Requirements for what type of fire extinguisher to place in an operating room (OR) remains a hot topic of discussion among health care facilities professionals. Fire extinguishers act as a first line of defense for fires of limited size, and given a patient’s vulnerable state during a surgical procedure, rapid extinguishment of a fire is critical for safety. For this reason, among others, it’s vital that special consideration is applied to ensure the right extinguisher is selected for OR spaces.
Evaluating fire extinguishers using code requirements
NFPA 101®, Life Safety Code®, 2012 Edition, requires portable fire extinguishers be provided in all health care and ambulatory health care occupancies. The Life Safety Code points to NFPA 10, Standard for Portable Fire Extinguishers, 2010 Edition, as the standard to follow when selecting portable fire extinguishers.
NFPA 10 requires fire extinguishers to be selected based on the types of hazards present in the area, and the type of fire extinguisher to provide in a particular setting is dependent on whether sprinkler protection is provided in the area. Most ORs contain the risk of Class A fires (fires that involve wood, cloth, paper, rubber and many plastics); Class B fires (fires that involve flammable liquids, flammable gases and combustible liquids); and Class C fires (fires that involve energized electrical equipment).
NFPA 99, Health Care Facilities Code, 2018 Edition, which is not currently enforced by the Centers for Medicare & Medicaid Services, added language that stipulates clean agent or water mist fire extinguishers be used in ORs. An annex note goes on to state that dry chemical extinguishers should not be provided in ORs, and that clean agent extinguishers should have a Class A rating. The annex note was further modified in the 2021 edition to state that carbon dioxide (CO2) extinguishers share the electrical nonconductive properties of clean agent and water mist extinguishers and could therefore be used in lieu of a clean agent extinguisher. One caveat, however, is that CO2 extinguishers do not contain a Class A rating.
Pros and cons of common fire extinguisher options
Multipurpose dry chemical extinguishers are the most common fire extinguishers in use today and generally are listed for use on Class A, Class B and Class C fires. However, this extinguisher is not appropriate for use in an OR because the extinguishing agent particulates could come in contact with a patient’s surgical opening.
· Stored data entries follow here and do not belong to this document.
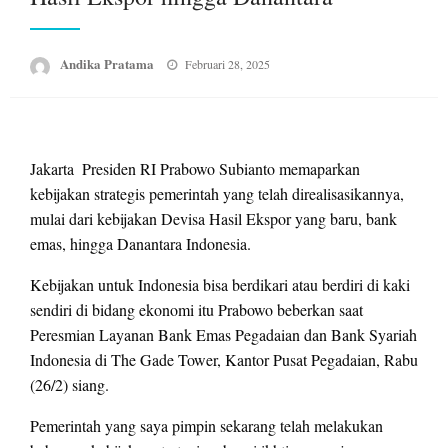
Posted
Andika Pratama
Februari 28, 2025
on
Jakarta  Presiden RI Prabowo Subianto memaparkan
kebijakan strategis pemerintah yang telah direalisasikannya,
mulai dari kebijakan Devisa Hasil Ekspor yang baru, bank
emas, hingga Danantara Indonesia.
Kebijakan untuk Indonesia bisa berdikari atau berdiri di kaki
sendiri di bidang ekonomi itu Prabowo beberkan saat
Peresmian Layanan Bank Emas Pegadaian dan Bank Syariah
Indonesia di The Gade Tower, Kantor Pusat Pegadaian, Rabu
(26/2) siang.
Pemerintah yang saya pimpin sekarang telah melakukan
Water mist fire extinguishers are one of the two types of extinguishers NFPA 99-2018 specifically mentions as being permitted in an OR, but it does pose infection control issues. A recently raised concern is that, over time, the distilled or ionized water used in the water mist extinguisher could become a breeding ground for bacteria. Also, water mist extinguishers are only rated for Class A and Class C fires and do not provide protection from Class B fire hazards.
CO2 extinguishers do not leave behind particulates, but they are rated only for Class B and Class C fires. There is also the concern that a CO2 extinguisher poses a risk of freezing the skin if the nozzle is too close to a patient when it is discharged. Note that a CO2 extinguisher meets the NFPA 10 definition of a clean agent fire extinguisher, which is “electrically non-conducting, volatile or gaseous fire extinguishant that does not leave a residue upon evaporation.”
There are clean agent fire extinguishers on the market that are listed for Class A, Class B and Class C fires. A clean agent extinguisher with a Class A rating is approximately 12-15 pounds and costs substantially more than CO2 extinguishers. If a clean agent fire extinguisher is used to protect against Class A fire hazards ensure it is listed for 2-A, as this is the minimum rating for a single extinguisher for Class A fire hazards.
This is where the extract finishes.